WHAT YOU ARE ASKED TO DO
What you return should be exactly the lines from the one containing "checking extension type ... Package" down to the final line of the listing, with nothing else.

INPUT DATA
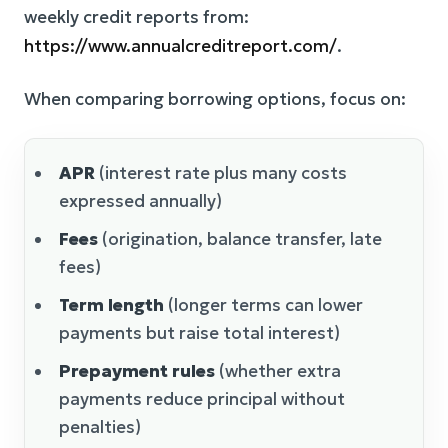
weekly credit reports from:
https://www.annualcreditreport.com/
.
When comparing borrowing options, focus on:
APR
(interest rate plus many costs
expressed annually)
Fees
(origination, balance transfer, late
fees)
Term length
(longer terms can lower
payments but raise total interest)
Prepayment rules
(whether extra
payments reduce principal without
penalties)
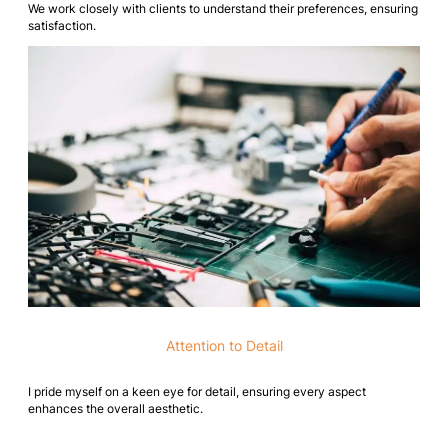
We work closely with clients to understand their preferences, ensuring
satisfaction.
Attention to Detail
I pride myself on a keen eye for detail, ensuring every aspect
enhances the overall aesthetic.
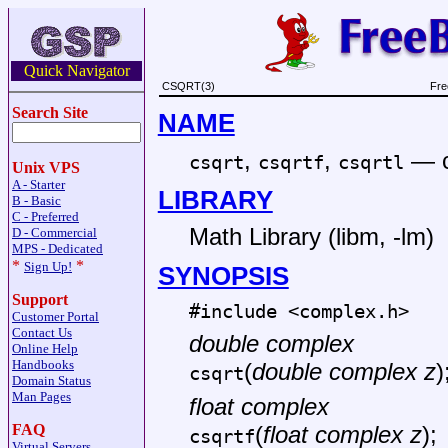
Quick Navigator
CSQRT(3)
Fre
Search Site
NAME
,
,
—
csqrt
csqrtf
csqrtl
Unix VPS
A - Starter
LIBRARY
B - Basic
C - Preferred
Math Library (libm, -lm)
D - Commercial
MPS - Dedicated
*
*
Sign Up!
SYNOPSIS
Support
#include <
complex.h
>
Customer Portal
Contact Us
double complex
Online Help
Handbooks
(
double complex z
)
csqrt
Domain Status
Man Pages
float complex
FAQ
(
float complex z
);
csqrtf
Virtual Servers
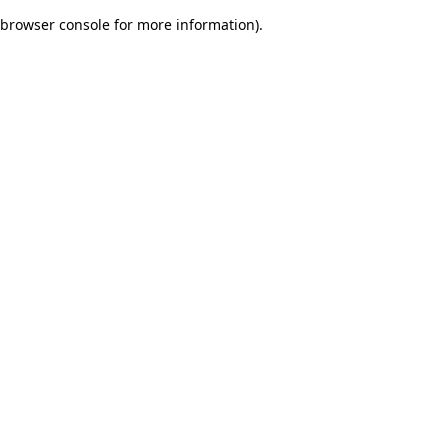
browser console for more information)
.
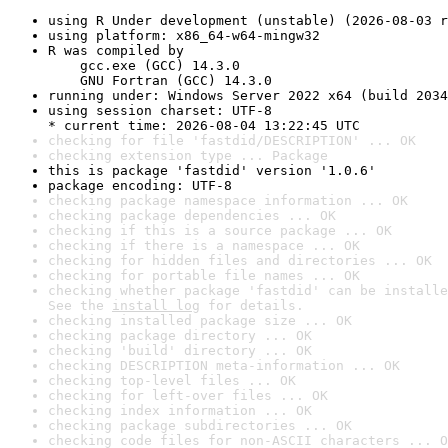
using R Under development (unstable) (2026-08-03 r
using platform: x86_64-w64-mingw32
R was compiled by

    gcc.exe (GCC) 14.3.0

    GNU Fortran (GCC) 14.3.0
running under: Windows Server 2022 x64 (build 2034
using session charset: UTF-8

* current time: 2026-08-04 13:22:45 UTC
checking for file 'fastdid/DESCRIPTION' ... OK
checking extension type ... Package
this is package 'fastdid' version '1.0.6'
package encoding: UTF-8
checking package namespace information ... OK
checking package dependencies ... OK
checking if this is a source package ... OK
checking if there is a namespace ... OK
checking for hidden files and directories ... OK
checking for portable file names ... OK
checking whether package 'fastdid' can be installe
See the 
install log
 for details.
checking installed package size ... OK
checking package directory ... OK
checking 'build' directory ... OK
checking DESCRIPTION meta-information ... OK
checking top-level files ... OK
checking for left-over files ... OK
checking index information ... OK
checking package subdirectories ... OK
checking code files for non-ASCII characters ... O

THE ANSWER
checking extension type ... Package
this is package 'fastdid' version '1.0.6'
package encoding: UTF-8
checking package namespace information ... OK
checking package dependencies ... OK
checking if this is a source package ... OK
checking if there is a namespace ... OK
checking for hidden files and directories ... OK
checking for portable file names ... OK
checking whether package 'fastdid' can be installe
See the 
install log
 for details.
checking installed package size ... OK
checking package directory ... OK
checking 'build' directory ... OK
checking DESCRIPTION meta-information ... OK
checking top-level files ... OK
checking for left-over files ... OK
checking index information ... OK
checking package subdirectories ... OK
checking code files for non-ASCII characters ... O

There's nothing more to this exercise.